Generally, lipids are separated mainly by their alkyl chain hydrophobicity by reverse-phase chromatography. As a result, lipids with the same headgroup and only slight differences in the core lipid structure can be effectively separated (Wörmer et al., 2013, 2017). However, as most archaeols or GDGTs are composed invariably of C20 or C40 isoprenoid chains, the hydrophilic polar headgroups do play a significant factor in reverse-phase chromatographic separation. The overall elution order of archaeal diether and tetraether lipids was dominated by the isoprenoid chains’ length, with a variety of archaeols eluted first followed by an assorted of GDGTs (Supplementary Table 1). Within the group of diether or tetraether lipids, the lipids with more hydrophilic headgroups or hydroxyl modifications were eluted first, while the core lipids eluted last. Intact polar tetraether GDGT lipids that differed only by a cyclopentane ring were largely co-eluted, while core GDGT lipids were mostly separated, though their peak intensities were relatively low. Hence, the overall increase in hydrophobicity owing to cyclopentane rings was inconspicuous in the presence of other functional groups. The CCS values of the detected lipids are also shown in Supplementary Table 1. To the best of our knowledge, it was the first experimental measured CCS values of archaeal lipids reported and could be used in the future IM-MS analysis of archaeal lipids.
A pair of isomeric diglycosyl-dihydroxyl-GDGT-2 lipids was detected (highlighted in green in Supplementary Table 1). The isomeric pair was separated by chromatography by 2 min and were thought to be glycosylated with two hexose moieties at both ends (eluted earlier), and glycosylated with one dihexose moiety at one of the glycerol moieties (eluted later) (Besseling et al., 2018). This resulted in a small reduction of the CCS values measured by IMS. This was consistent with an observation reported in a previous study (Elling et al., 2014) that a sequence of compounds with identical molecular mass and MS2 spectra as 2G-GDGTs were detected, but these 2G-GDGTs were separated by their chromatography conditions by 4 min.

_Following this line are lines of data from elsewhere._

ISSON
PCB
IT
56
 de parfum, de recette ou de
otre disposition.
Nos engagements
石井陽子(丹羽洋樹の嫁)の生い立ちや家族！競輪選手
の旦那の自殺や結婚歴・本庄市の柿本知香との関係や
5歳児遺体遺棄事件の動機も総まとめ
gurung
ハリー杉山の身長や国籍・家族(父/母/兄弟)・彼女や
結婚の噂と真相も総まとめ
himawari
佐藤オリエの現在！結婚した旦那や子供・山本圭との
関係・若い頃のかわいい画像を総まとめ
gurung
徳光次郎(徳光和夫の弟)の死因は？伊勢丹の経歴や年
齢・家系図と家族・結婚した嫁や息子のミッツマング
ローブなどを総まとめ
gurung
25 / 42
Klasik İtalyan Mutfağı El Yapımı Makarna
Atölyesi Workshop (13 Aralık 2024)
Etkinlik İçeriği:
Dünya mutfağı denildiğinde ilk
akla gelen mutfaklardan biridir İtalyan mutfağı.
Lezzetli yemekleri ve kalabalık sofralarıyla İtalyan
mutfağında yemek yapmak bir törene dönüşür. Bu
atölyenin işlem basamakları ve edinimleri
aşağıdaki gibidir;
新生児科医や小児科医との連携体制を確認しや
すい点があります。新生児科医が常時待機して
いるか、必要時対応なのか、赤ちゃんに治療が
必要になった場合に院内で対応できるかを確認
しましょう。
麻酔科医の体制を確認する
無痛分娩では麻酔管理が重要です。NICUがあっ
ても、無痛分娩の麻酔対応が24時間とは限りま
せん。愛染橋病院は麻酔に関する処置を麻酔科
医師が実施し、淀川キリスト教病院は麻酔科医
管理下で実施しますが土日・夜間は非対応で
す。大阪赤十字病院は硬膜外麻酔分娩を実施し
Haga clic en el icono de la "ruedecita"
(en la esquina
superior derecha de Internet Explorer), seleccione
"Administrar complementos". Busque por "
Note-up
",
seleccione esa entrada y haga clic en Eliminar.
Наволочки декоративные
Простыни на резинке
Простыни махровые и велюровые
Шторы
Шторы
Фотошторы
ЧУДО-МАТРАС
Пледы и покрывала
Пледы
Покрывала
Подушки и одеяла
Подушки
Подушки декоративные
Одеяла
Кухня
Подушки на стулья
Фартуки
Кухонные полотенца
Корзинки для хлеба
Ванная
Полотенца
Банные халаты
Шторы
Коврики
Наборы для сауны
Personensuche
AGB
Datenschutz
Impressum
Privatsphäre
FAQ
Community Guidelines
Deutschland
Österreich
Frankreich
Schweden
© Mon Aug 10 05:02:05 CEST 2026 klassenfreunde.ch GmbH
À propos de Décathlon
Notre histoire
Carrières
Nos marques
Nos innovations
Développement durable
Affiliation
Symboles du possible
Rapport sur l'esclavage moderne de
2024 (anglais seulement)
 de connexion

Characterization of archaeal lipids has mostly been performed in positive mode. Phosphate-containing and other negatively charged lipids have rarely been reported (de Souza et al., 2009). One of the features was annotated to a sulfate- and phosphate-containing archeol in negative analysis (highlighted in red in Supplementary Table 1). The spectral data were accessed manually. An extracted ion chromatography confirmed the detection of the feature at m/z 892.6754 (Figure 9A). The feature corresponded to a doubly charged [M-2H]2– ion (Figure 9B) with a unique isotopic pattern (Figure 9C). The isotopic pattern suggested that the chemical formula of the molecular ion could probably be C98H195O22PS2–, and this matched to 2-(6′-sulfo-β-D-mannosyl)-6-archaetidyl-α-D-glucosylarchaeol in our in-house library. Unfortunately, a reliable MS2 spectrum was not generated because of the signal intensity. To ascertain the putative assignment, an authentic reference standard would be required for verification.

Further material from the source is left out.